Provided data Start Marker
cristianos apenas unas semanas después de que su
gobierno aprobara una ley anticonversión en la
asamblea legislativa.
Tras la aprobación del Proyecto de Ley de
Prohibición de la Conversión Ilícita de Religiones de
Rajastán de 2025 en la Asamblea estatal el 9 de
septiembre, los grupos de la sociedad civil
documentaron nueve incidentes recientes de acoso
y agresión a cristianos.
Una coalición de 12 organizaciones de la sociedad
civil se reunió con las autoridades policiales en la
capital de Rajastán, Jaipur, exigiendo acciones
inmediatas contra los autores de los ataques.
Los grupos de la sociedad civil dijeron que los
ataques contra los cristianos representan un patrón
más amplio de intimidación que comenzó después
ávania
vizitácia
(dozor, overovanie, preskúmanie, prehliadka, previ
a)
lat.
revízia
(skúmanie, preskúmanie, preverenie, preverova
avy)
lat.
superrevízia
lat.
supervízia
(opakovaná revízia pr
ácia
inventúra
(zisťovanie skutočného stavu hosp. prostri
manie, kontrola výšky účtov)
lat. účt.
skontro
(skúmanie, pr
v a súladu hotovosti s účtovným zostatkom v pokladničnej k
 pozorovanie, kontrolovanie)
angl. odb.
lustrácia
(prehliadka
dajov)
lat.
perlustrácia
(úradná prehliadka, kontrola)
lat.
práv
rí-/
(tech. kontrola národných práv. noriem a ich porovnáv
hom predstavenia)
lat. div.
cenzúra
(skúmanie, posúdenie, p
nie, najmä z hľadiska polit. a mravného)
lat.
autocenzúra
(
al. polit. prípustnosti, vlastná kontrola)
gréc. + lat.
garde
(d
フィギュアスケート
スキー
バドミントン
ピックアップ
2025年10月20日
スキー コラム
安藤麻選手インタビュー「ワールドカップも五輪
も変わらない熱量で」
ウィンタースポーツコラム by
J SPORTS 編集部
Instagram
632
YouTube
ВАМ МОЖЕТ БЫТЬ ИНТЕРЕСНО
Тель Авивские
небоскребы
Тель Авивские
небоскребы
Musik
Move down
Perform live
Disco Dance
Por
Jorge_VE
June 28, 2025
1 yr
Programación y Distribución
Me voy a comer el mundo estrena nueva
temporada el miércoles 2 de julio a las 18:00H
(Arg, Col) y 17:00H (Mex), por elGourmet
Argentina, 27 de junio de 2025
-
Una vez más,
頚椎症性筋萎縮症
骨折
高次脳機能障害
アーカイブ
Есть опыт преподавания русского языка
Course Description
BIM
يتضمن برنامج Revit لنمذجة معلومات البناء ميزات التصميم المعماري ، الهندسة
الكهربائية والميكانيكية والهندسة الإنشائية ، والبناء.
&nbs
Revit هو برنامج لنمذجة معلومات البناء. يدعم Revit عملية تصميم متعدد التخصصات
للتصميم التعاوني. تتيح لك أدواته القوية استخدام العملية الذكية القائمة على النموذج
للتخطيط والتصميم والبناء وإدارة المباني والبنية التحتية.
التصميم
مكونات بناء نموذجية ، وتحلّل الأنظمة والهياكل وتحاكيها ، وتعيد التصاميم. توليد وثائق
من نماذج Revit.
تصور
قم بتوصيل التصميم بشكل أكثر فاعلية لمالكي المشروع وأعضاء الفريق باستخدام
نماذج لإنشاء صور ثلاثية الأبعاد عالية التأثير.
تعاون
Provided data End Marker
Task to complete: Go through the data above and copy all of it exactly.

Result of this task:
cristianos apenas unas semanas después de que su
gobierno aprobara una ley anticonversión en la
asamblea legislativa.
Tras la aprobación del Proyecto de Ley de
Prohibición de la Conversión Ilícita de Religiones de
Rajastán de 2025 en la Asamblea estatal el 9 de
septiembre, los grupos de la sociedad civil
documentaron nueve incidentes recientes de acoso
y agresión a cristianos.
Una coalición de 12 organizaciones de la sociedad
civil se reunió con las autoridades policiales en la
capital de Rajastán, Jaipur, exigiendo acciones
inmediatas contra los autores de los ataques.
Los grupos de la sociedad civil dijeron que los
ataques contra los cristianos representan un patrón
más amplio de intimidación que comenzó después
ávania
vizitácia
(dozor, overovanie, preskúmanie, prehliadka, previ
a)
lat.
revízia
(skúmanie, preskúmanie, preverenie, preverova
avy)
lat.
superrevízia
lat.
supervízia
(opakovaná revízia pr
ácia
inventúra
(zisťovanie skutočného stavu hosp. prostri
manie, kontrola výšky účtov)
lat. účt.
skontro
(skúmanie, pr
v a súladu hotovosti s účtovným zostatkom v pokladničnej k
 pozorovanie, kontrolovanie)
angl. odb.
lustrácia
(prehliadka
dajov)
lat.
perlustrácia
(úradná prehliadka, kontrola)
lat.
práv
rí-/
(tech. kontrola národných práv. noriem a ich porovnáv
hom predstavenia)
lat. div.
cenzúra
(skúmanie, posúdenie, p
nie, najmä z hľadiska polit. a mravného)
lat.
autocenzúra
(
al. polit. prípustnosti, vlastná kontrola)
gréc. + lat.
garde
(d
フィギュアスケート
スキー
バドミントン
ピックアップ
2025年10月20日
スキー コラム
安藤麻選手インタビュー「ワールドカップも五輪
も変わらない熱量で」
ウィンタースポーツコラム by
J SPORTS 編集部
Instagram
632
YouTube
ВАМ МОЖЕТ БЫТЬ ИНТЕРЕСНО
Тель Авивские
небоскребы
Тель Авивские
небоскребы
Musik
Move down
Perform live
Disco Dance
Por
Jorge_VE
June 28, 2025
1 yr
Programación y Distribución
Me voy a comer el mundo estrena nueva
temporada el miércoles 2 de julio a las 18:00H
(Arg, Col) y 17:00H (Mex), por elGourmet
Argentina, 27 de junio de 2025
-
Una vez más,
頚椎症性筋萎縮症
骨折
高次脳機能障害
アーカイブ
Есть опыт преподавания русского языка
Course Description
BIM
يتضمن برنامج Revit لنمذجة معلومات البناء ميزات التصميم المعماري ، الهندسة
الكهربائية والميكانيكية والهندسة الإنشائية ، والبناء.
&nbs
Revit هو برنامج لنمذجة معلومات البناء. يدعم Revit عملية تصميم متعدد التخصصات
للتصميم التعاوني. تتيح لك أدواته القوية استخدام العملية الذكية القائمة على النموذج
للتخطيط والتصميم والبناء وإدارة المباني والبنية التحتية.
التصميم
مكونات بناء نموذجية ، وتحلّل الأنظمة والهياكل وتحاكيها ، وتعيد التصاميم. توليد وثائق
من نماذج Revit.
تصور
قم بتوصيل التصميم بشكل أكثر فاعلية لمالكي المشروع وأعضاء الفريق باستخدام
نماذج لإنشاء صور ثلاثية الأبعاد عالية التأثير.
تعاون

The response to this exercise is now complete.